EMI Finally Agrees To Takeover; Terra Firma Plans Online Acceleration

Private equity group Terra Firma’s £2.4 billion ($4.8 billion) offer for London-based EMI (LON:EMI) will finally go ahead after the required number of shareholders voted in favor of the deal. After flirtation from Warner Music Group (WMG), EMI accepted the 265p-per-share ($5.17) offer in May, when it also posted an annual net loss of £288.5 million ($584 million). Only a small number of shareholders had accepted the offer while EMI awaited a counter-bid from WMG, forcing Terra Firma to push back the acceptance deadline repeatedly. But Warner finally ruled itself out last month, and today shareholder acceptances scraped through the 90 percent threshold by 0.27 percent. Release.
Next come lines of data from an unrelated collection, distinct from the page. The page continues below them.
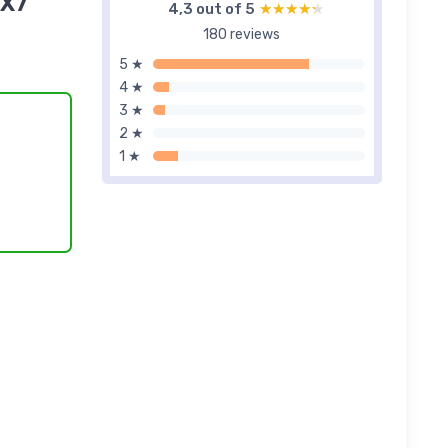
iX7
4,3 out of 5
★★★★★
★★★★★
180 reviews
5 ★
4 ★
3 ★
2 ★
1 ★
Terra Firma in May said it wants to “build on EMI’s current position as one of the world’s leading music companies and accelerate the development of its digital and online strategy”. But so far this year EMI has already staked itself out as one of the most innovative of labels in the digital space, becoming the first of the majors to drop DRM protection with a new high-quality repertoire of track downloads. EMI has underperformed rival labels, however. The deal is a “whew” moment for EMI: Citibank, backing Terra Firma, had reportedly swayed on whether to yet another extension to the latest deadline. EMI shares (LON:EMI) went up this afternoon. Now attention turns to whether the new owner will dispose of EMI’s music publishing unit (one of the options mentioned earlier) to improve the label’s profitability — and to the new owner’s take on current management.